LBA49_PR - Timing of radiotherapy (RT) after radical prostatectomy (RP): First results from the RADICALS RT randomised controlled trial (RCT) [NCT00541047] (ID 5191)
- Chris Parker (Sutton, United Kingdom)
Abstract
Background
The optimal timing of RT after RP for prostate cancer (PCa) is uncertain. RADICALS-RT compared the efficacy and safety of adjuvant RT (aRT) versus an observation policy with salvage RT for PSA failure (Obs+sRT).
Methods
Patients with post-op PSA≤0.2ng/ml and ≥1 risk factor (pT3/4, Gleason 7-10, positive margins or pre-op PSA≥10ng/ml) were randomised ≤22wk after surgery to aRT or Obs+sRT for PSA failure (PSA≥0.1ng/ml or 3 consecutive rises).

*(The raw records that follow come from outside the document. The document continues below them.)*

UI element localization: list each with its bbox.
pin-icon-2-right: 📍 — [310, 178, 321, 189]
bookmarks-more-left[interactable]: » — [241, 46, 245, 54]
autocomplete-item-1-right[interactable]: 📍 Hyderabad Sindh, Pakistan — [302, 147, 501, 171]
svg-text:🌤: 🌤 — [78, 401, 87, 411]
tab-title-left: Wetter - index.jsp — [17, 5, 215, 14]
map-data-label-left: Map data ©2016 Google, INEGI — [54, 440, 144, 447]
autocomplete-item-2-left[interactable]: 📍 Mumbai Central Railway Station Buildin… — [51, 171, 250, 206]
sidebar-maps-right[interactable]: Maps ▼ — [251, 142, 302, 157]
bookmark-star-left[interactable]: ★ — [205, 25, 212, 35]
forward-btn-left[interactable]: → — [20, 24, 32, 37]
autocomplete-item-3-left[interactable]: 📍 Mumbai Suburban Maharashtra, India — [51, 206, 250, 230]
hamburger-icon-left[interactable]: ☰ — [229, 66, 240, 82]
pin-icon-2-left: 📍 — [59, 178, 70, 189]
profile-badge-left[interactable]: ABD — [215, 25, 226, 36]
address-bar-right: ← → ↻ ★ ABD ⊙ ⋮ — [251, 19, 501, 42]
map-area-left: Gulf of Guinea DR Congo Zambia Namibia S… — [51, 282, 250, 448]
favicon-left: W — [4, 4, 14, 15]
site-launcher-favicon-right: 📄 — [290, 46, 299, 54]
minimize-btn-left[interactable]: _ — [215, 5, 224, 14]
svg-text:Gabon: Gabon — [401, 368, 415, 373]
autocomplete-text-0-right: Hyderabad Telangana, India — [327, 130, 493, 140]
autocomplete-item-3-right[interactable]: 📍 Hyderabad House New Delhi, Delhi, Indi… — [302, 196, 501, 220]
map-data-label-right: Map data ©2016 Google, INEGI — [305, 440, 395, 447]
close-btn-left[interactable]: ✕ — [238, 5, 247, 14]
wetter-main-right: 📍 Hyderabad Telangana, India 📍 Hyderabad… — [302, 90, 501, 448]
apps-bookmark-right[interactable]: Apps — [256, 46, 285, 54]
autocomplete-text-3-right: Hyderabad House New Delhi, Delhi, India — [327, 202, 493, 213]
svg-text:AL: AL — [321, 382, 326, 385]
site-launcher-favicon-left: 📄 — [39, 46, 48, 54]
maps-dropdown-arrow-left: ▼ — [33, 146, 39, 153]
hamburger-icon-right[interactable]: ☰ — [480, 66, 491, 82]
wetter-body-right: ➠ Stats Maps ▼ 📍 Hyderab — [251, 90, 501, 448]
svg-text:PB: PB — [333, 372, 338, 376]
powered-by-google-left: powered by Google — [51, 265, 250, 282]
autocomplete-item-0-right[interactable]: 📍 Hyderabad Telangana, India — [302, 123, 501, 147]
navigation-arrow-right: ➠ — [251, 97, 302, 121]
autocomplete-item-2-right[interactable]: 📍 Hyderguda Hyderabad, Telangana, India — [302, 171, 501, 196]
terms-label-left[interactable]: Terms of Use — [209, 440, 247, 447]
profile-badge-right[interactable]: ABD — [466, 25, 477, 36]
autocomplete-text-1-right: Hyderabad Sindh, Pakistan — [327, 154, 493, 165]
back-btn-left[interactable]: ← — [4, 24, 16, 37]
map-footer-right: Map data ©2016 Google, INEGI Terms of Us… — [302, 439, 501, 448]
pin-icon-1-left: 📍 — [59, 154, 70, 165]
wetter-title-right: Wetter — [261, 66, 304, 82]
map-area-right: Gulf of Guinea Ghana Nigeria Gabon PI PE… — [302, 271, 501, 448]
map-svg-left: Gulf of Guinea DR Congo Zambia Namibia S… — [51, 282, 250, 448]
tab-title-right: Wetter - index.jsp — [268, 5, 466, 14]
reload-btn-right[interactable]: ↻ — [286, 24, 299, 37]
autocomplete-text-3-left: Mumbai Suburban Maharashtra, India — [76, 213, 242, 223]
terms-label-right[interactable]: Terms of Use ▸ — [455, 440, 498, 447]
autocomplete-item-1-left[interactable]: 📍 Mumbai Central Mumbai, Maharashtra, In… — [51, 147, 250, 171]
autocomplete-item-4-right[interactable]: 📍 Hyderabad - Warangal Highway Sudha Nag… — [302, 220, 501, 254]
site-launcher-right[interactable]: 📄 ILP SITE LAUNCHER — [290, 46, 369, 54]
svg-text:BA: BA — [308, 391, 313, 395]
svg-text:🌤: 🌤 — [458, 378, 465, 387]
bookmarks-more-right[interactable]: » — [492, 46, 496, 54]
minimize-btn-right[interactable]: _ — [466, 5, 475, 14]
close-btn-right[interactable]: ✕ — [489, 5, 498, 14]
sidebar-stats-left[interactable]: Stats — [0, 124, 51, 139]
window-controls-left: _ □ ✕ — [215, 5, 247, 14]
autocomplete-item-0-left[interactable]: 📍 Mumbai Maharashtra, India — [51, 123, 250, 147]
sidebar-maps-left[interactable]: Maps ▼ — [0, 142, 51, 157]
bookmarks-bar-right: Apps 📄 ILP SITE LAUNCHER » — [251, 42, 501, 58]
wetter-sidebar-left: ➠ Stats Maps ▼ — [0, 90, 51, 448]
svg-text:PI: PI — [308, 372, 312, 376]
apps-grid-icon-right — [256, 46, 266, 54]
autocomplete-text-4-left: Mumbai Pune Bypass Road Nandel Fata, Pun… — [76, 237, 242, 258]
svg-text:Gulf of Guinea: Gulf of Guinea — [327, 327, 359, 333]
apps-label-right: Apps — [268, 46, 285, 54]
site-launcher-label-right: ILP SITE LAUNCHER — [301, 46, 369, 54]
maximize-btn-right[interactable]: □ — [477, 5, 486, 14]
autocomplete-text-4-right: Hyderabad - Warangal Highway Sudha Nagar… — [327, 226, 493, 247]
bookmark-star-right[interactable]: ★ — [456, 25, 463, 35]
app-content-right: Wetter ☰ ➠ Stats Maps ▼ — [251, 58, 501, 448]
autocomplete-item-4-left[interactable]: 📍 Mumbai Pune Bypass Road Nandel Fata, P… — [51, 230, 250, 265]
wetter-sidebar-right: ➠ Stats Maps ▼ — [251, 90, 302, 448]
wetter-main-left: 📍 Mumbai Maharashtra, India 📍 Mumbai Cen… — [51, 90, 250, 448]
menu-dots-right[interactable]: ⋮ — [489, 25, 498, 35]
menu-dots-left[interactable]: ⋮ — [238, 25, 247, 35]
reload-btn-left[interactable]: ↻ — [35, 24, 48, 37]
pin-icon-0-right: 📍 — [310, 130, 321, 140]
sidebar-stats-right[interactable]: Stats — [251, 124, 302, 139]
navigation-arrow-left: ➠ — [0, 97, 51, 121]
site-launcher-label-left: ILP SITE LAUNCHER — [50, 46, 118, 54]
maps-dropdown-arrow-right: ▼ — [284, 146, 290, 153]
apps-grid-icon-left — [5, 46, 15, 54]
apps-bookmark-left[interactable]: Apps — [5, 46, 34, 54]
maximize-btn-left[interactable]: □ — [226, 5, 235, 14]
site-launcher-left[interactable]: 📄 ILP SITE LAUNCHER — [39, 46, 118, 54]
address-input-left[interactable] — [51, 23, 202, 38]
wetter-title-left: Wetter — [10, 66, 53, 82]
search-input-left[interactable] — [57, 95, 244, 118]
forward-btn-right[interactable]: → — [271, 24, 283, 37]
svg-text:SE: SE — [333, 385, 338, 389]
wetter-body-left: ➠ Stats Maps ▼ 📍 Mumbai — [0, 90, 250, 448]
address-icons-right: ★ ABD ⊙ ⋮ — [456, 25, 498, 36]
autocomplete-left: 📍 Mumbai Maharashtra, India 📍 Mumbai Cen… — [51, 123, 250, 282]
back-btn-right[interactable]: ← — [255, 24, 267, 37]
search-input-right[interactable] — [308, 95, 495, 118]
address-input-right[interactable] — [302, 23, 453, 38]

Stratification factors were Gleason score, margin status, RT schedule (52.5Gy/20f, 66Gy/33f) and centre. The primary outcome measure (OM) was freedom-from-distant metastases (FFDM) with >1200 pts needed for 80% power to detect an improvement from 90% to 95% at 10yr with aRT. It is too early to present results on the primary OM, but we present secondary OMs: bPFS (any of PSA≥0.4ng/ml post-RT, PSA≥2.0ng/ml at any time, local/distant progression, deferred HT, PCa death), freedom-from-non-protocol hormone therapy (HT), safety (RTOG scale), and patient reported OMs (ICSmaleSF). Standard survival analysis methods were used.
Results
1396 pts were randomised (697 aRT, 699 Obs+sRT) from Oct-2007 to Dec-2016 (82% UK, 13% Denmark, 4% Canada, 1% Ireland). Median follow-up is 5yr. 93% (649/697) aRT started RT within 5mo; 33% (228/699) Obs+sRT started RT by 8yr after randomisation; 26% (166/649) aRT and 31% (71/228) Obs+sRT reported HT with their RT. With 169 events, bPFS at 5yr was 85% v 88% for aRT and Obs+sRT, respectively: HR = 1.10 (95%CI 0.81-1.49, p = 0.56). Freedom-from-non-protocol HT at 5yr was 92% v 94% (HR = 1.24, 95%CI 0.76-2.01, p = 0.39). Self-reported urinary incontinence was worse at 1yr in 5.3% vs 2.7% (p = 0.008), and RTOG Grade 3/4 urethral stricture was reported at any time in 8% vs 5% (p = 0.03), for aRT & Obs+sRT, respectively.
Conclusions
First results from RADICALS-RT do not show a benefit for aRT after RP in this patient group. Further follow-up is needed to report on long-term OMs, including FFDM. Adjuvant RT after RP increases risk of urinary morbidity. An observation policy with sRT for PSA failure should be the current standard after RP.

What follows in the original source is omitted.